DIRECTIONS:
Every entry that follows is to be set down exactly, with its pictures omitted.

* * * * *

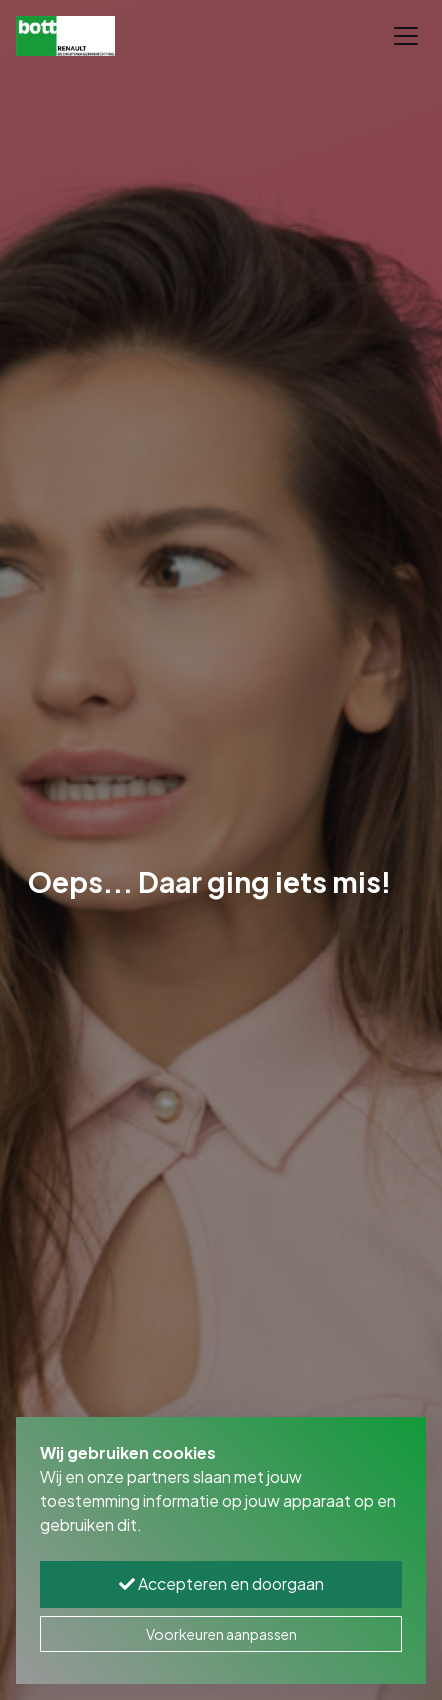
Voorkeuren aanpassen (221, 1634)
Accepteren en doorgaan (221, 1583)
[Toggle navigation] (406, 36)
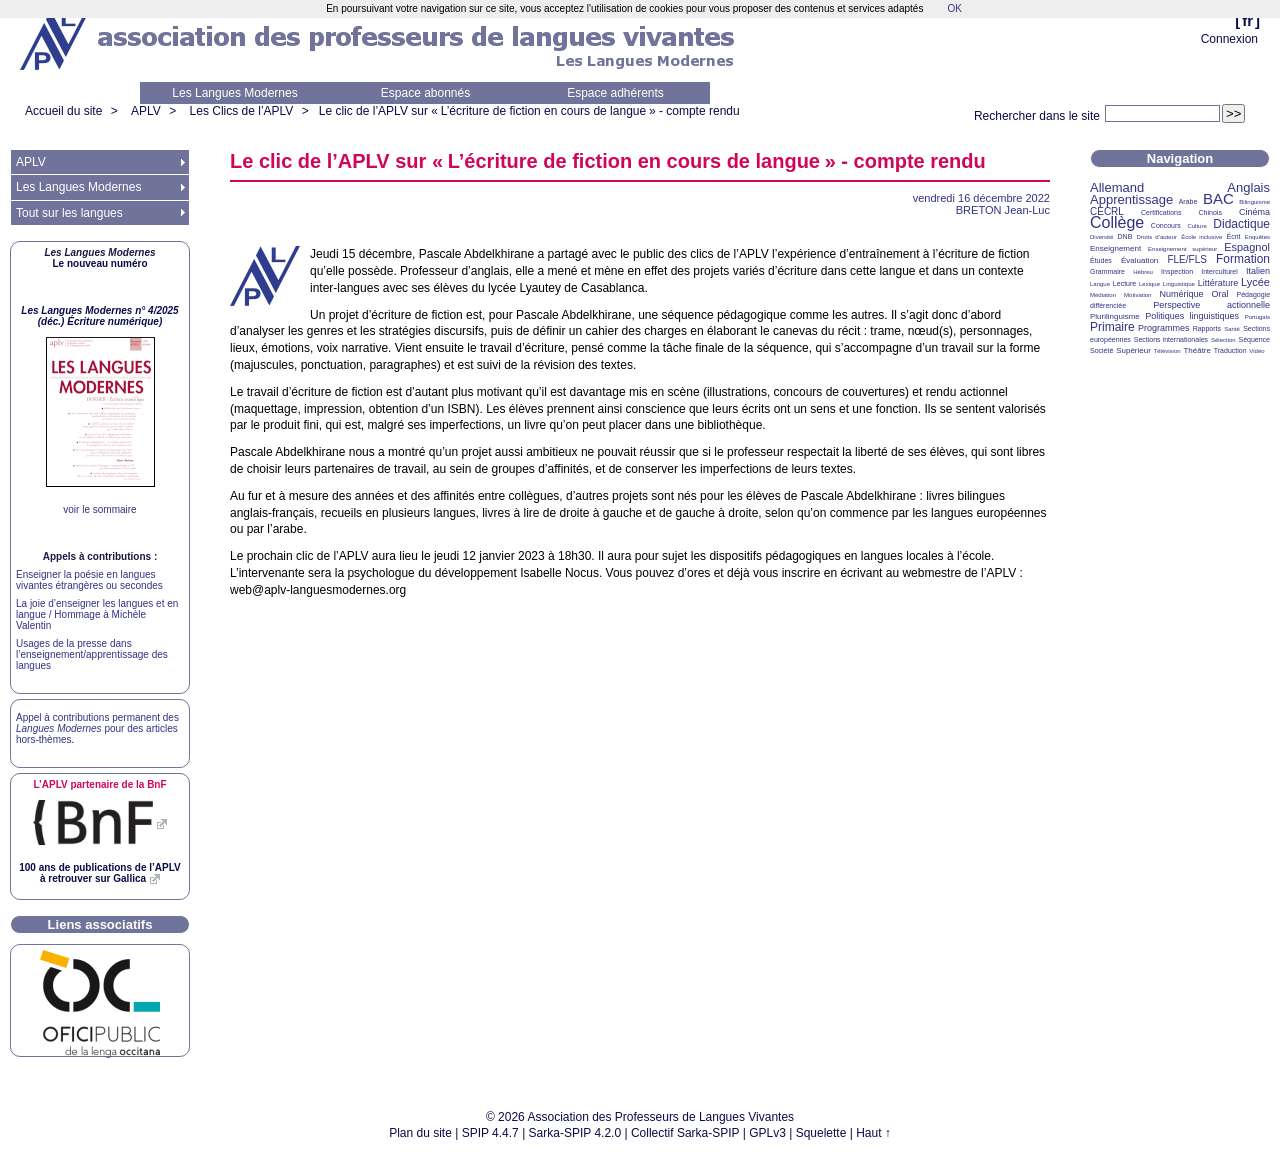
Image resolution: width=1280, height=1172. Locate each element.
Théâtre (1197, 350)
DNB (1125, 236)
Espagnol (1247, 247)
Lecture (1124, 283)
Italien (1258, 271)
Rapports (1207, 328)
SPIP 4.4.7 (490, 1133)
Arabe (1188, 201)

* * * * *

OUTPUT FOR THIS TASK:
Voorkeuren aanpassen (221, 1634)
Accepteren en doorgaan (221, 1583)
[Toggle navigation] (406, 36)
Image resolution: width=1280, height=1172. Locate each element.
Théâtre (1197, 350)
DNB (1125, 236)
Espagnol (1247, 247)
Lecture (1124, 283)
Italien (1258, 271)
Rapports (1207, 328)
SPIP 4.4.7 (490, 1133)
Arabe (1188, 201)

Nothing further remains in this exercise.